Records:
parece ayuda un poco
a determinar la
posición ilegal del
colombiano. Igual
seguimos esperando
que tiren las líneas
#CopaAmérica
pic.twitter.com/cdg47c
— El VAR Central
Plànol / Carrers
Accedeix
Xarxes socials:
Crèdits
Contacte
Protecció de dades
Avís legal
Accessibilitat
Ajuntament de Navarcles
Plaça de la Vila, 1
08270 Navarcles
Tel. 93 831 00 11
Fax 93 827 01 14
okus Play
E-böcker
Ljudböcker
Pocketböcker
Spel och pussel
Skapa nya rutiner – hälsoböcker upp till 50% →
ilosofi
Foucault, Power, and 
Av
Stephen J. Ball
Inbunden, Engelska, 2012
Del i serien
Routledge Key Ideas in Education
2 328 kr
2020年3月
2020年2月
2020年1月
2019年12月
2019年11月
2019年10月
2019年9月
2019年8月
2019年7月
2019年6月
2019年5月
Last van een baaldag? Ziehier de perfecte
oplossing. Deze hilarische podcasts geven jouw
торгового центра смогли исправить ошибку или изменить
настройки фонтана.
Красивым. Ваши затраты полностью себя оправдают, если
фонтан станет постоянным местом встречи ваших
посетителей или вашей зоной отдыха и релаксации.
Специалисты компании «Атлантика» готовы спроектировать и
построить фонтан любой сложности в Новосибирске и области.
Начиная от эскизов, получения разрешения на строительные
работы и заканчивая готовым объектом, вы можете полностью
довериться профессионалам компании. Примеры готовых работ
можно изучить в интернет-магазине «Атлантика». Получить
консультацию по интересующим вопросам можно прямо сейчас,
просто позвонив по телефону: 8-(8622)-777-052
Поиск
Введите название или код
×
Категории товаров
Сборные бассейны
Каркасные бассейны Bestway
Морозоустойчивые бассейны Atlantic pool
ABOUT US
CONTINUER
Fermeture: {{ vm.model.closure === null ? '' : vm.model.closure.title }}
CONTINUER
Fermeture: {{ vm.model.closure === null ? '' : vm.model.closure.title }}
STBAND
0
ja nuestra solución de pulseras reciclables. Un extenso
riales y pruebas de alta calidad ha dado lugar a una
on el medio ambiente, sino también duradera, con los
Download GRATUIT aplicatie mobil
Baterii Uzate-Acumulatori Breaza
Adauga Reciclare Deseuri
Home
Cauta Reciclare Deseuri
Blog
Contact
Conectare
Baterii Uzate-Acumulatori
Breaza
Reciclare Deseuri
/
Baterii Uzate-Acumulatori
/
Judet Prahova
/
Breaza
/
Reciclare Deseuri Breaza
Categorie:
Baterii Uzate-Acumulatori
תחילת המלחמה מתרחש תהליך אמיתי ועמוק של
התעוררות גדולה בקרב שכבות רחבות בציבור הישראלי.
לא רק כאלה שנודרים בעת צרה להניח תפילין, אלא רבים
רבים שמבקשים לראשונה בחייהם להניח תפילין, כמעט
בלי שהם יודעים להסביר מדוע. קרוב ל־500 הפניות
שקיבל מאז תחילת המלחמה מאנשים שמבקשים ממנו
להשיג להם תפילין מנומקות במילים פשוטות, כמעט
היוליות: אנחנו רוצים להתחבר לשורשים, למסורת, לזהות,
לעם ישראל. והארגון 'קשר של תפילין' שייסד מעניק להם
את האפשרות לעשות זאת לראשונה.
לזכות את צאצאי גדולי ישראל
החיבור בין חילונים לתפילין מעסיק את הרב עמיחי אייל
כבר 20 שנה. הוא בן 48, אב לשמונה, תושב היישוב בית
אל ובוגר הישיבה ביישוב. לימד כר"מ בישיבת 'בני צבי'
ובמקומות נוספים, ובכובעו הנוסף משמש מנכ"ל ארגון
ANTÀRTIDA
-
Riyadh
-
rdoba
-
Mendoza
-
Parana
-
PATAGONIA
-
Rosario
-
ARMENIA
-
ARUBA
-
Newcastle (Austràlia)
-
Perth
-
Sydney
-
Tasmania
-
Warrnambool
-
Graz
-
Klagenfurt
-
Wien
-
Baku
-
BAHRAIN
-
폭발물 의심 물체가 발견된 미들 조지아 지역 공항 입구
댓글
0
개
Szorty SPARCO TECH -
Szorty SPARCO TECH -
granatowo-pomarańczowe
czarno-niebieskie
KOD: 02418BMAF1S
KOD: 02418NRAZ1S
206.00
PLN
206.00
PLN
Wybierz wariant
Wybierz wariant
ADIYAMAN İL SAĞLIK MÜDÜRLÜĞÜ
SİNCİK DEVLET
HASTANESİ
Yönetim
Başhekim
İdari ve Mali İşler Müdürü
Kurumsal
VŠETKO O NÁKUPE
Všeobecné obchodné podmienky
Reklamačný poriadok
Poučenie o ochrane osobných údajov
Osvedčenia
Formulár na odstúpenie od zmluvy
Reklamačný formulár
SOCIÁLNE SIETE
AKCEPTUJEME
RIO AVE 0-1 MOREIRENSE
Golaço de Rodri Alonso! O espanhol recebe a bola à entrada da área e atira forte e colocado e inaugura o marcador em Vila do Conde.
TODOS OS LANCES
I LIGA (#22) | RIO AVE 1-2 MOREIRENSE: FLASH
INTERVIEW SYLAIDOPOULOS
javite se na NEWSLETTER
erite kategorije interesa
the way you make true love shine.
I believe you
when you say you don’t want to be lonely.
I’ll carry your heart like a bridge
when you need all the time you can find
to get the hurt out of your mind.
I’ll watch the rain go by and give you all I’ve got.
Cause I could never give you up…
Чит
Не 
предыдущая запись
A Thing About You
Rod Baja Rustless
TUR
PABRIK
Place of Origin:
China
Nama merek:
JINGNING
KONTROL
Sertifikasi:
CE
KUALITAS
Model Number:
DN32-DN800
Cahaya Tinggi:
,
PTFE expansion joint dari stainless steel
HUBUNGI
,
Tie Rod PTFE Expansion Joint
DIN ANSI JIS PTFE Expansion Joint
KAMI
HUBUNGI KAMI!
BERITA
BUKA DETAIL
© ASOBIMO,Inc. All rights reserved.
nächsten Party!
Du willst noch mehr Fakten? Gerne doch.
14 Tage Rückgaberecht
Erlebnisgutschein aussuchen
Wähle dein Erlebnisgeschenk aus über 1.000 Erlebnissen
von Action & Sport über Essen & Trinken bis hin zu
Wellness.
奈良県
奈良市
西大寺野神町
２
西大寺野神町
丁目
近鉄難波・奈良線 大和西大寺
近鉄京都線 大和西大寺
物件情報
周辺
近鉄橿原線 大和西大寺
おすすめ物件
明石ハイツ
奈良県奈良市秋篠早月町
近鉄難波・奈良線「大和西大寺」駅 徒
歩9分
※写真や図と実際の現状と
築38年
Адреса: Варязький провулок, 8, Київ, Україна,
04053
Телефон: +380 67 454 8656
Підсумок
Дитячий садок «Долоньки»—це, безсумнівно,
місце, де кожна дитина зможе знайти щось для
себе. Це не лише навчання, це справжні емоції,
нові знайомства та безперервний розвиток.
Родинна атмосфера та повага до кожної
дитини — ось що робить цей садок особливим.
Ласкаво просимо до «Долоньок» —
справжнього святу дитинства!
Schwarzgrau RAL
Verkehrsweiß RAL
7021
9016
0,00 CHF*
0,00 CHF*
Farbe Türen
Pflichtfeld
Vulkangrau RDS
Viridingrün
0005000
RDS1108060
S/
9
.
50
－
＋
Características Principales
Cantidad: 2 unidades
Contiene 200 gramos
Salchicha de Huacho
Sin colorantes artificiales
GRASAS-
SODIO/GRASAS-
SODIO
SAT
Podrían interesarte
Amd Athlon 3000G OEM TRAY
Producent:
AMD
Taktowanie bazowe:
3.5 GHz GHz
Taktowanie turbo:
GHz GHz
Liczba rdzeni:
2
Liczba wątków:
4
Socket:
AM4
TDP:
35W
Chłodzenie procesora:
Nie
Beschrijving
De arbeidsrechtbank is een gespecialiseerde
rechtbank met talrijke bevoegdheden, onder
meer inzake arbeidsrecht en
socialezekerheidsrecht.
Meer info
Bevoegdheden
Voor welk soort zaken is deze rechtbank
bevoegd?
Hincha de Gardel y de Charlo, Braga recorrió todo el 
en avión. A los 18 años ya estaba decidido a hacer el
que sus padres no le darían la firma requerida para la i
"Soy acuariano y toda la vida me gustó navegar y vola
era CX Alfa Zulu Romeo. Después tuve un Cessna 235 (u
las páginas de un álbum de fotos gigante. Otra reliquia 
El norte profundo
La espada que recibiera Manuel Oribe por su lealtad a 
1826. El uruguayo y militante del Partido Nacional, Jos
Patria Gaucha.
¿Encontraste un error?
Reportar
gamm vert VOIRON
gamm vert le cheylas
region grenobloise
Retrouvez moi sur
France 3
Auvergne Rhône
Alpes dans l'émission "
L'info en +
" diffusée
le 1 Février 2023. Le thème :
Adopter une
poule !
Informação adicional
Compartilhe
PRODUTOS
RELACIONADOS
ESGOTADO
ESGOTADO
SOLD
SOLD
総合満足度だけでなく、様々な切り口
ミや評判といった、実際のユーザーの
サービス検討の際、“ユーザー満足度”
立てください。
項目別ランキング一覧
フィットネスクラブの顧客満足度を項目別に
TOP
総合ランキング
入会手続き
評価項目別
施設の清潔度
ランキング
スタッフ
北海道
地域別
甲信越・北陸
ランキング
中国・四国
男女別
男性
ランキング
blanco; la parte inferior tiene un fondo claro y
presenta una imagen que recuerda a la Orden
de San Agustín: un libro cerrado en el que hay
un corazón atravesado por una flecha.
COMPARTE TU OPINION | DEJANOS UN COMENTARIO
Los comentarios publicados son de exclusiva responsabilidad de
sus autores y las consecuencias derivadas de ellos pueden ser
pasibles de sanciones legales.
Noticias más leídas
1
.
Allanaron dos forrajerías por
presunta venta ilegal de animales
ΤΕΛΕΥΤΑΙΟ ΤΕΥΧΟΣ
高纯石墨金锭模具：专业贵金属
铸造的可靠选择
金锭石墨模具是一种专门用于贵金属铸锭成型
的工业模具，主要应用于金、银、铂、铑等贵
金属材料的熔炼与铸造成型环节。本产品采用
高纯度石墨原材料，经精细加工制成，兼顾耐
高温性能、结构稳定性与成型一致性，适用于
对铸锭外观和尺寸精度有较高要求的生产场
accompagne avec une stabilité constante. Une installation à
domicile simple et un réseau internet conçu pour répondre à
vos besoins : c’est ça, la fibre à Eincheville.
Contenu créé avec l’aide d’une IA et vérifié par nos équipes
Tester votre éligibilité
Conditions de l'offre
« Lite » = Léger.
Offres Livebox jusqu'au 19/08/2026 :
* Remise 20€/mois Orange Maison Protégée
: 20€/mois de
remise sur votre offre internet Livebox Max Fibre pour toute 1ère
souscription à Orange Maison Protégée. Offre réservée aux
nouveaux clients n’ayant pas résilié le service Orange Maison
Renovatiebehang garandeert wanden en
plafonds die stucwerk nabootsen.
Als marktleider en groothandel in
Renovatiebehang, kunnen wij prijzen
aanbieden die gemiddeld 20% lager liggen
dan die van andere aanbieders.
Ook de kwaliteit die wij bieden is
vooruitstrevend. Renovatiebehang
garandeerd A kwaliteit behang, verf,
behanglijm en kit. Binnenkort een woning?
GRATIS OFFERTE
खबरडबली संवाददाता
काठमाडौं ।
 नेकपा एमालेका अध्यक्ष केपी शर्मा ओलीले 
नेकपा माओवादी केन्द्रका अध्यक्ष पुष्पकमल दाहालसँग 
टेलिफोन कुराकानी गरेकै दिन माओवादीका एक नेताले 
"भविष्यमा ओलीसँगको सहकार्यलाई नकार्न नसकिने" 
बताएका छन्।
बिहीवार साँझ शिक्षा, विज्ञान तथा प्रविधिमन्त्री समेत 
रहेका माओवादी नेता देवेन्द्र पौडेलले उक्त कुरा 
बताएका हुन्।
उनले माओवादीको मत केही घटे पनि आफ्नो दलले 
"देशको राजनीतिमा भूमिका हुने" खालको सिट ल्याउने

Work instruction: An exact repetition of the material above is required, from its first line through the line holding "Pocketböcker", with nothing added.

Exercise response:
parece ayuda un poco
a determinar la
posición ilegal del
colombiano. Igual
seguimos esperando
que tiren las líneas
#CopaAmérica
pic.twitter.com/cdg47c
— El VAR Central
Plànol / Carrers
Accedeix
Xarxes socials:
Crèdits
Contacte
Protecció de dades
Avís legal
Accessibilitat
Ajuntament de Navarcles
Plaça de la Vila, 1
08270 Navarcles
Tel. 93 831 00 11
Fax 93 827 01 14
okus Play
E-böcker
Ljudböcker
Pocketböcker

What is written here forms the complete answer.